The world of comics and graphic novels are full of origin stories.  To have an origin is to have a beginning and thus a reality that is to be believed.  The two installments from creator Thi Bui, Labor and Backwards, find both literal and metaphoric meaning in the origin story concept.  Bui, writing autobiographically, tells the story of the birth of her son intertwined with a look back at her family history.

Bui’s parents immigrated to the U.S. after living through the conflict of a war torn Vietnam.  In the two single issue chapters, she reflects on the meaning of becoming a parent and the physical journey that it takes to arrive at the state of being a mother.  In Labor, Bui struggles with the very basic issues of bringing life into the world during a delivery that does not seem to be going as planned.  Should she induce labor and have an epidural and succumb to the doctors wishes for many seemingly invasive procedures or try to wait it out?  Bui’s writing presents the stress and lack of control with a honest and personal style.

The moment of giving birth has often been depicted as a moment of either grand divinity or great comedy in the media.  Bui, however, allows this moment to be uncertain, overwhelming and slightly scary.  The ink drawings that constitute the first chapter find a moment of rest and sparseness when depicting the image of her sleeping newborn, in a way that only someone who has studied a form a thousand times can render it.  The rest of the drawings retain a heavy energy and distortion as they depict the hospital and the return to the demands of life immediately after giving birth.  Bui describes her hospital roommate and how they take turns all night getting up to attend to their screaming babies on that first evening and how the hospital television warns of shaken baby syndrome.  In this dark hospital universe, Bui makes space for poetic contemplation and quick looks back, often finding Ma, her mother, as the catalyst for this emotional space.

Bui continues this contemplation in Backwards. In this second chapter the author continues to look at Ma as both as a parent and as a woman.  The reader is taken on a nonlinear trip back in time through the birth of the author’s brothers and sisters, some of whom survive and others that don’t.  Her parents, depicted as young and stylish Vietnamese at the beginning of their family journey, deal with a world that is changing emotionally within them and politically in front of them.  Ma is the metaphor for how people continue on in the face of adversity. She loses children, a homeland, and life that she was expecting.  Bui writes writes after gaining the perspective of what it means to be someone’s mother,  “It is strange, now, to also be someone’s child.”  Bui occupies this dual role of mother and child with an insight that is well constructed and sympathetic both towards herself and her mother.

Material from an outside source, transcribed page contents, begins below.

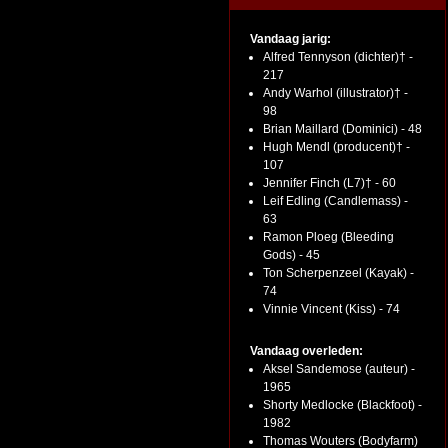
Vandaag jarig:
Alfred Tennyson (dichter)† -
217
Andy Warhol (illustrator)† -
98
Brian Maillard (Dominici) - 48
Hugh Mendl (producent)† -
107
Jennifer Finch (L7)† - 60
Leif Edling (Candlemass) -
63
Ramon Ploeg (Bleeding
Gods) - 45
Ton Scherpenzeel (Kayak) -
74
Vinnie Vincent (Kiss) - 74
Vandaag overleden:
Aksel Sandemose (auteur) -
1965
Shorty Medlocke (Blackfoot) -
1982
Thomas Wouters (Bodyfarm)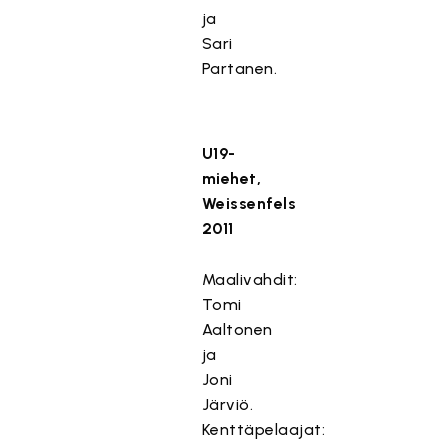
ja
Sari
Partanen.
U19-
miehet,
Weissenfels
2011
Maalivahdit:
Tomi
Aaltonen
ja
Joni
Järviö.
Kenttäpelaajat: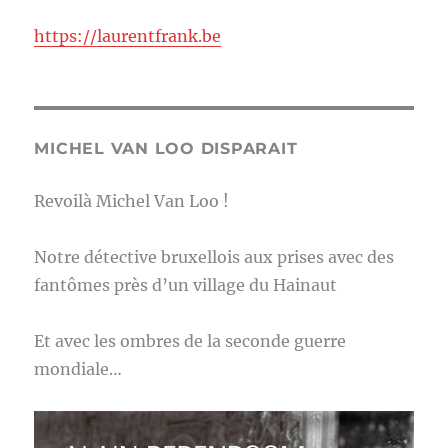
https://laurentfrank.be
MICHEL VAN LOO DISPARAIT
Revoilà Michel Van Loo !
Notre détective bruxellois aux prises avec des
fantômes près d’un village du Hainaut
Et avec les ombres de la seconde guerre
mondiale…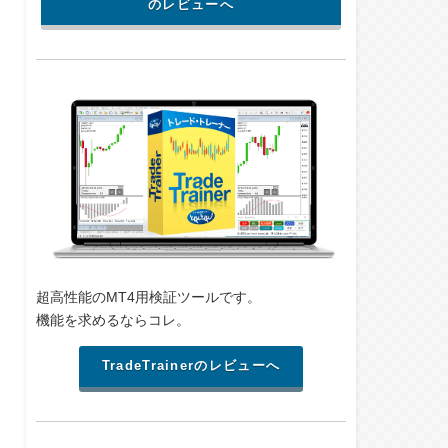
のレビューへ
超高性能のMT4用検証ツールです。
機能を求めるならコレ。
TradeTrainerのレビューへ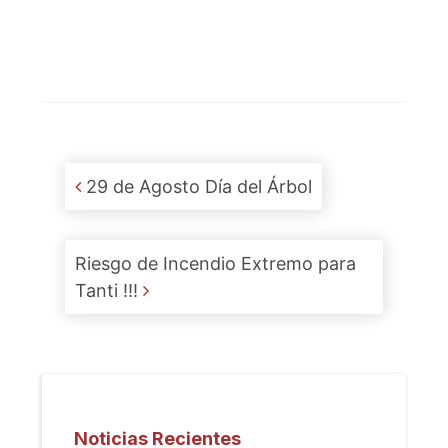
Post navigation
29 de Agosto Día del Árbol
Riesgo de Incendio Extremo para
Tanti !!!
Noticias Recientes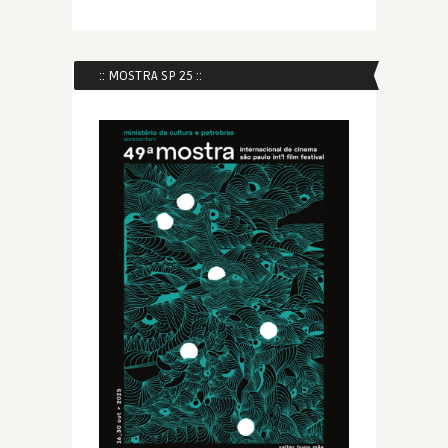
:: MOSTRA SP 25 ::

Both Labor and Backwards have a publication date of 2011 and Bui’s website lists them as both part of a 15 chapter graphic novel entitled The Best We Can Do.  As with many independent artists that have a big vision, but probably not vast time or economic resources, I hope that she manages to produce the other 13 chapters.  As individual elements Labor and Backwards are quick, well constructed reads.  Hopefully, they will in the end, be only the intro to a complex and unique vision of a real life origin story.